- [TASK GOAL] Leave the pictures behind and repeat all the entries exactly.

------------------------------------

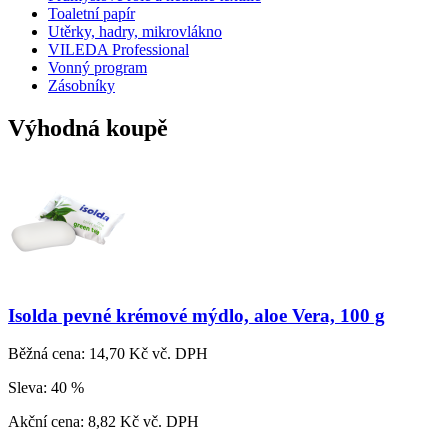
Toaletní papír
Utěrky, hadry, mikrovlákno
VILEDA Professional
Vonný program
Zásobníky
Výhodná koupě
Isolda pevné krémové mýdlo, aloe Vera, 100 g
Běžná cena:
14,70 Kč vč. DPH
Sleva:
40 %
Akční cena:
8,82 Kč vč. DPH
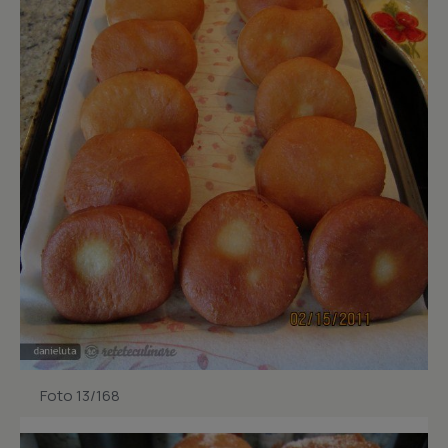
Foto 13/168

------------------------------------

- [EXPECTED ANSWER]
Toaletní papír
Utěrky, hadry, mikrovlákno
VILEDA Professional
Vonný program
Zásobníky
Výhodná koupě
Isolda pevné krémové mýdlo, aloe Vera, 100 g
Běžná cena:
14,70 Kč vč. DPH
Sleva:
40 %
Akční cena:
8,82 Kč vč. DPH
Foto 13/168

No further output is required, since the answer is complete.